*** Opening SUPPLIED ENTRIES ***

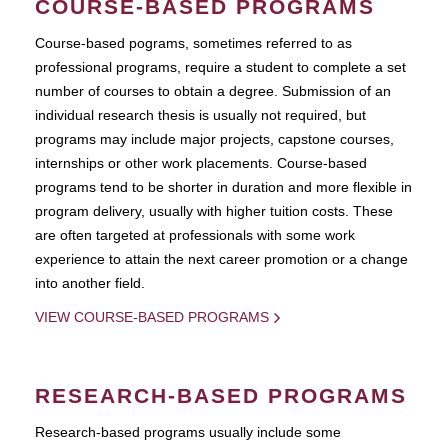
COURSE-BASED PROGRAMS
Course-based pograms, sometimes referred to as
professional programs, require a student to complete a set
number of courses to obtain a degree. Submission of an
individual research thesis is usually not required, but
programs may include major projects, capstone courses,
internships or other work placements. Course-based
programs tend to be shorter in duration and more flexible in
program delivery, usually with higher tuition costs. These
are often targeted at professionals with some work
experience to attain the next career promotion or a change
into another field.
VIEW COURSE-BASED PROGRAMS
RESEARCH-BASED PROGRAMS
Research-based programs usually include some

*** Closing SUPPLIED ENTRIES ***

# [HOW TO COMPLETE THIS TASK]
Output each line of the records exactly. Any picture is skipped.

# [RESPONSE AREA]
COURSE-BASED PROGRAMS
Course-based pograms, sometimes referred to as
professional programs, require a student to complete a set
number of courses to obtain a degree. Submission of an
individual research thesis is usually not required, but
programs may include major projects, capstone courses,
internships or other work placements. Course-based
programs tend to be shorter in duration and more flexible in
program delivery, usually with higher tuition costs. These
are often targeted at professionals with some work
experience to attain the next career promotion or a change
into another field.
VIEW COURSE-BASED PROGRAMS
RESEARCH-BASED PROGRAMS
Research-based programs usually include some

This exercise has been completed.